Opinion: Downtown fixture says all major changes in laws the result of protest, but destruction dilutes messages

Alice and Burt Saidel

Alice and Burt Saidel

(NOTE: This guest column appeared on the Dayton Daily News’ Ideas and Voices page Sunday, June 14, 2020. Community Impact Editor Amelia Robinson asked a diverse group of people with ties to the Dayton area about the impact of protests. Columns from other participants are linked throughout this piece.)

My heart is too full to speak.

Whomever said that adage first, I do not know. I say it often but in this case, at this time, in this situation, truly, my heart is truly too full not to speak.

 

Another unspeakable torture and murder of a black man by a white person, a police officer, has polarized the nation.

It followed the pursuit and shooting of another black youth who was murdered by truck-driving pursuers. The altercation that ensued was handled in the manner that affrights our senses, a murder by a bullet. There are others and that litany need not be listed but must be felt.

The result — pent-up anger and protest. All completely justified. All justified and necessary. The message of that is this nation can no longer permit, or fail to change, these cursed racial responses that make us look the other way at obvious injurious actions.

I know men, of mature ages and civic and professional standing, who have been profiled by officers, hotel clerks, sales persons and myriads of others because their skin, their social passport, is of color. I know from those who are my friends how they feel when this happens. Some also admit that they feel that way even in the possibility of such a meeting.

I condemn these actions and the inbred, or learned, feelings that have created them. As a Jew, a proud Jew, such discrimination has existed for centuries. To my experience, nearly all of this person-to-person prejudice is gone.

We have come far but have not totally escaped anti-Semitism. Unfortunately there are increasing, here and abroad, overt attacks of anti-Semitism. Synagogues have been damaged, people have been injured or even killed.

There is a glaring difference. I can leave my home, or my office, without the shadow of racial hatred and suspicion following me. My friends of color admit to those feelings and fears are resident in their personae. I am inspired and guided by the phrase of Schiller’s poetic ode that is immortalized in Beethoven’s Choral Ninth symphony.

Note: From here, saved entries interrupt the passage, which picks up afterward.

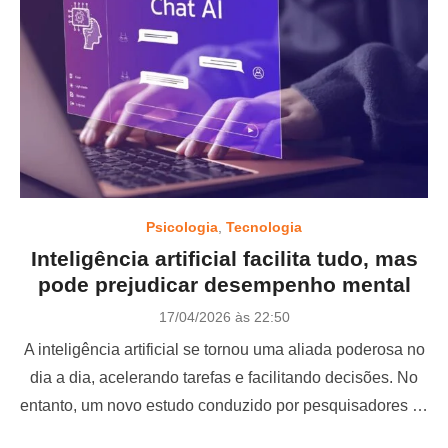
Psicologia
,
Tecnologia
Inteligência artificial facilita tudo, mas
pode prejudicar desempenho mental
P
17/04/2026 às 22:50
o
A inteligência artificial se tornou uma aliada poderosa no
s
t
dia a dia, acelerando tarefas e facilitando decisões. No
e
entanto, um novo estudo conduzido por pesquisadores …
d
o
n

"Alle Menschen werden Brüder, Wo dein sanfter Flügel weilt." All men become brothers where thy soft wings enfold. My every third breath sends that message into my soul.

Now, I announce that I do have a deep-seated prejudice. I have rejected violence, property destruction, injury to life or limb as valid protest. There is no message in those heinous acts that decry goals to reconcile, correct, ameliorate, any hateful situation or matter.

The protests that have occurred throughout the nation and nearly around the globe are the more uplifting chapter in this story of pain and suffering. Protesting is not only the right of all of us, citizens of a free country, it can become our duty.

I have heard from wise persons for more than a generation that, in the U.S., all major changes in our laws and mores have been the result of protest.

The Boston Tea Party is a wonderful case in point. I heartily support these peaceful exercises. During the activity here in Dayton, all I observed from my vantage point of a downtown resident, was peaceful and passionate. I did miss the riot aspects which occurred to my utter disappointment.

What is obvious is that there are elements that use protests as a screen for performing those destructive acts. What are the sources of such hateful programs? I have suspicions. I know that they are not within the party politic of this great nation. They are stirrers up of strife. Cabals that hate governments, societies, religions dedicated to peace and understanding

We hear many words of protest. Pleas for justice. Prayers for surcease from the sorrows of racial injustice, of all injustices. Many of them come from our caring and wonderful civic leaders in words and acts that inspire. Many are from those in the streets.

Their words with special sincere elegance, stem from the experience, the suffering, the pain. In those voices, songs, prayers there is not a single sound of broken glass. Breaking windows, destroying cars by blows or fire, spraying paint on buildings, these are acts of hate. To protest hate, to counteract hate, to heal the results of hate, are what these protesters, under protection of the law, with the support and sympathy of the populace, gather in Dayton and around the country. Why should they destroy their needed, their welcome messages, with acts of hate?

It makes no sense. It has no justification. It dilutes and even destroys the much needed and welcome messages longing for tolerance, understanding and peace. “Let there be peace on earth and let it begin with me.” That phrase has the sound of music. Can you hear any breaking glass in it?


Dr. Burton Saidel, a retired dentist and downtown resident, is a fixture in Dayton’s art scene.